Her bottom lip trembled. ‘I needed…you,’ she confessed, because she had. Despite their rules. No emotions. No love…

‘You didn’t want me close. You wanted to focus on the baby. I provided everything for you to do it safely. And then when he was gone you were different, and I didn’t know how to help you. Other than to be strong for you.’

‘I couldn’t tell you how I felt because you didn’t want to hear it. You never did, and I didn’t know how to tell you I was lonely. So lonely with you standing right beside me,’ she admitted raggedly.

Konstantinos radiated tension. Every line of his body a tightly coiled spring.

‘I wasn’t what you needed to recover. I employed people,’ he continued. ‘People who could help bring you back. People who hadn’t been called for my mother. They helped you.’

Was that what he’d been afraid of? Had he dealt with his grief through action? Had he buried his loss—his pain—trying to fix her? Had he been afraid that if he’d stopped, he’d crumble?

Action, planning for the birth of her son, it had given her strength. Momentum. Even on bedrest, the planning hadn’t stopped. Her mind had been in action. But when Isaak died…

She’d crumbled.

‘But when I found out about my father, it wasn’t a decision I took lightly not to tell you.

’ His hands clamped together. ‘But you could barely speak,’ he continued thickly.

‘You were barely alive… The past gives us choices, Poppy. We can use what happened to us before—in the past—to make different choices. But if we choose to do things differently, we must respond accordingly. We must demand different outcomes. And I demanded it would not be the same with you. It would be different.’

‘Different?’

‘My mother, she committed suicide.’

Her eyes blew wide. She knew that his mother had died. She knew it had just been his father, when Konstantinos was a teen, but she hadn’t known that.

‘I’m so sorry you had to go through that.

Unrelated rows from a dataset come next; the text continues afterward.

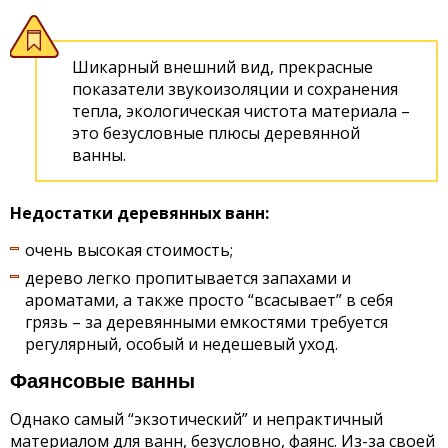
Шикарный внешний вид, прекрасные
показатели звукоизоляции и сохранения
тепла, экологическая чистота материала –
это безусловные плюсы деревянной
ванны.
Недостатки деревянных ванн:
очень высокая стоимость;
дерево легко пропитывается запахами и
ароматами, а также просто “всасывает” в себя
грязь – за деревянными емкостями требуется
регулярный, особый и недешевый уход.
Фаянсовые ванны
Однако самый “экзотический” и непрактичный
материалом для ванн, безусловно, фаянс. Из-за своей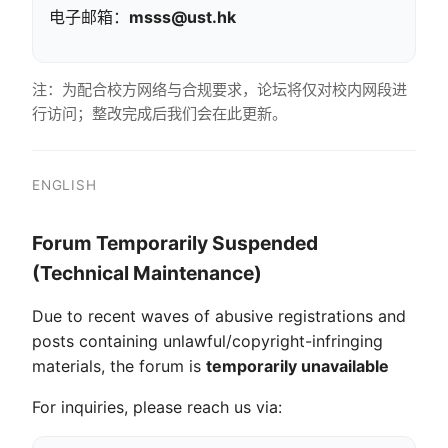
电子邮箱：
msss@ust.hk
注：为配合校方网络与合规要求，论坛将仅对校内网段进
行访问；整改完成后我们会在此更新。
ENGLISH
Forum Temporarily Suspended
(Technical Maintenance)
Due to recent waves of abusive registrations and
posts containing unlawful/copyright-infringing
materials, the forum is
temporarily unavailable
For inquiries, please reach us via: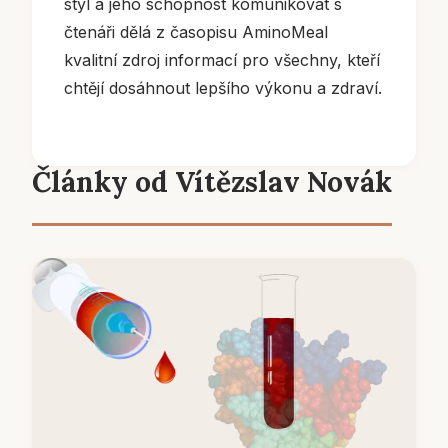
styl a jeho schopnost komunikovat s
čtenáři dělá z časopisu AminoMeal
kvalitní zdroj informací pro všechny, kteří
chtějí dosáhnout lepšího výkonu a zdraví.
Články od Vítězslav Novák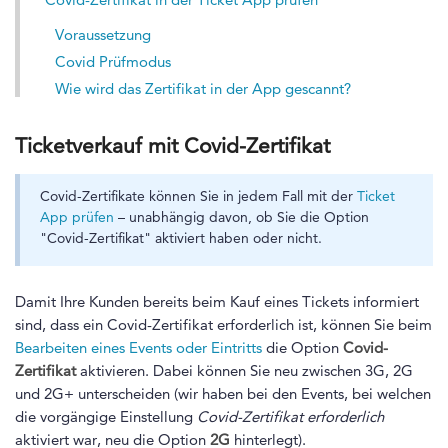
Voraussetzung
Covid Prüfmodus
Wie wird das Zertifikat in der App gescannt?
Ticketverkauf mit Covid-Zertifikat
Covid-Zertifikate können Sie in jedem Fall mit der
Ticket
App prüfen
– unabhängig davon, ob Sie die Option
"Covid-Zertifikat" aktiviert haben oder nicht.
Damit Ihre Kunden bereits beim Kauf eines Tickets informiert
sind, dass ein Covid-Zertifikat erforderlich ist, können Sie beim
Bearbeiten eines Events oder Eintritts
die Option
Covid-
Zertifikat
aktivieren. Dabei können Sie neu zwischen 3G, 2G
und 2G+ unterscheiden (wir haben bei den Events, bei welchen
die vorgängige Einstellung
Covid-Zertifikat erforderlich
aktiviert war, neu die Option
2G
hinterlegt).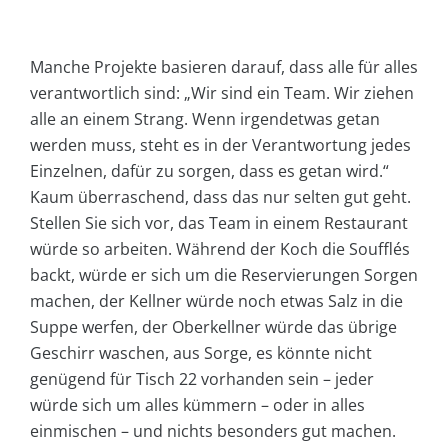
Manche Projekte basieren darauf, dass alle für alles
verantwortlich sind: „Wir sind ein Team. Wir ziehen
alle an einem Strang. Wenn irgendetwas getan
werden muss, steht es in der Verantwortung jedes
Einzelnen, dafür zu sorgen, dass es getan wird.“
Kaum überraschend, dass das nur selten gut geht.
Stellen Sie sich vor, das Team in einem Restaurant
würde so arbeiten. Während der Koch die Soufflés
backt, würde er sich um die Reservierungen Sorgen
machen, der Kellner würde noch etwas Salz in die
Suppe werfen, der Oberkellner würde das übrige
Geschirr waschen, aus Sorge, es könnte nicht
genügend für Tisch 22 vorhanden sein – jeder
würde sich um alles kümmern – oder in alles
einmischen – und nichts besonders gut machen.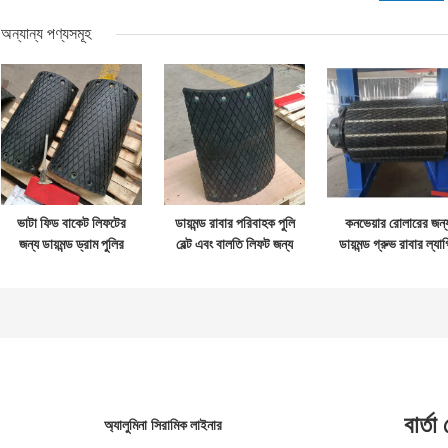
অন্যান্য পণ্যসমূহ
ভাটা ফিড বাকেট লিফটের
ডায়মন্ড রাবার পরিবাহক পুলি
কনভেয়ার রোলারের জন্
জন্য ডায়মন্ড ড্রাম পুলির
বেল্ট এবং বালতি লিফট জন্য
ডায়মন্ড গ্রুভ রাবার ল্যাগ
প্রতিস্থাপন বল্টু ল্যাগিং
ল্যাগিং
শীটে স্লাইড করুন
বার্তা
অ্যালুমিনা সিরামিক লাইনার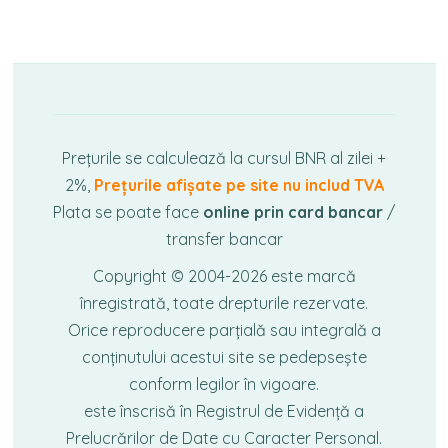
Prețurile se calculează la cursul BNR al zilei +
2%,
Prețurile afișate pe site nu includ TVA
Plata se poate face
online prin card bancar
/
transfer bancar
Copyright © 2004-2026
este marcă
înregistrată, toate drepturile rezervate.
Orice reproducere parțială sau integrală a
conținutului acestui site se pedepsește
conform legilor în vigoare.
este înscrisă în Registrul de Evidență a
Prelucrărilor de Date cu Caracter Personal.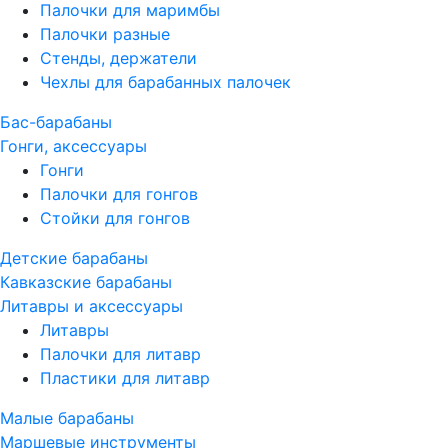
Палочки для маримбы
Палочки разные
Стенды, держатели
Чехлы для барабанных палочек
Бас-барабаны
Гонги, аксессуары
Гонги
Палочки для гонгов
Стойки для гонгов
Детские барабаны
Кавказские барабаны
Литавры и аксессуары
Литавры
Палочки для литавр
Пластики для литавр
Малые барабаны
Маршевые инструменты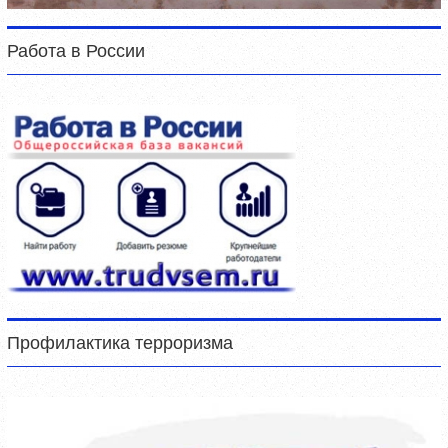
Работа в России
Профилактика терроризма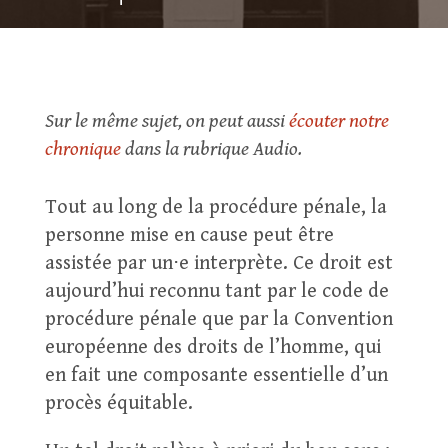
Sur le même sujet, on peut aussi
écouter notre
chronique
dans la rubrique Audio.
Tout au long de la procédure pénale, la
personne mise en cause peut être
assistée par un⋅e interprète. Ce droit est
aujourd’hui reconnu tant par le code de
procédure pénale que par la Convention
européenne des droits de l’homme, qui
en fait une composante essentielle d’un
procès équitable.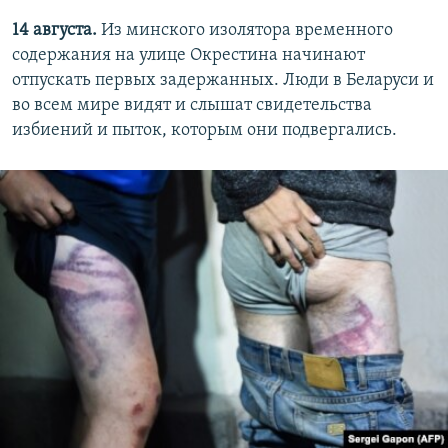
14 августа.
Из минского изолятора временного
содержания на улице Окрестина начинают
отпускать первых задержанных. Люди в Беларуси и
во всем мире видят и слышат свидетельства
избиений и пыток, которым они подвергались.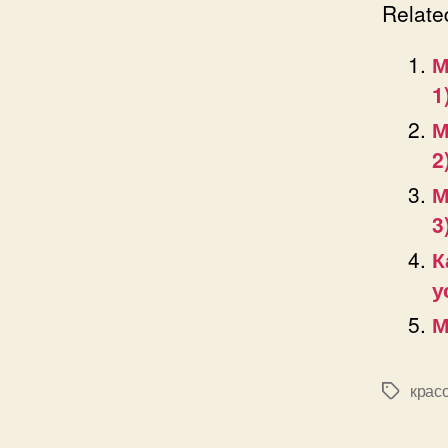
Relate
М
1
М
2
М
3
К
у
М
крас
Позначк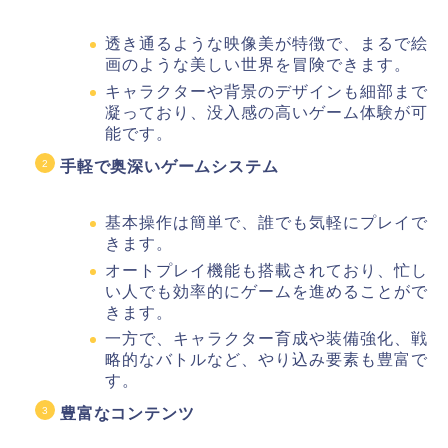
透き通るような映像美が特徴で、まるで絵
画のような美しい世界を冒険できます。
キャラクターや背景のデザインも細部まで
凝っており、没入感の高いゲーム体験が可
能です。
手軽で奥深いゲームシステム
基本操作は簡単で、誰でも気軽にプレイで
きます。
オートプレイ機能も搭載されており、忙し
い人でも効率的にゲームを進めることがで
きます。
一方で、キャラクター育成や装備強化、戦
略的なバトルなど、やり込み要素も豊富で
す。
豊富なコンテンツ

Her…suicide.’ She shook herself. Tried to clear her mind, focus in on what he was telling her and why.

But she couldn’t understand it. All these words he said that had nothing to do with them.

‘But what does your mother’s death have to do with you not telling me about your dying father? ’

‘It has everything to do with it. Just as you running from me—away from our marriage—had everything to do with yours.’ He dipped a too tight shoulder. ‘I was responsible for my mother. I knew she couldn’t help it. It was my job to protect her. Even from herself.’

‘That was your dad’s job.’

‘He wasn’t there. I was. I watched my mother walk into the sea and I couldn’t save her.’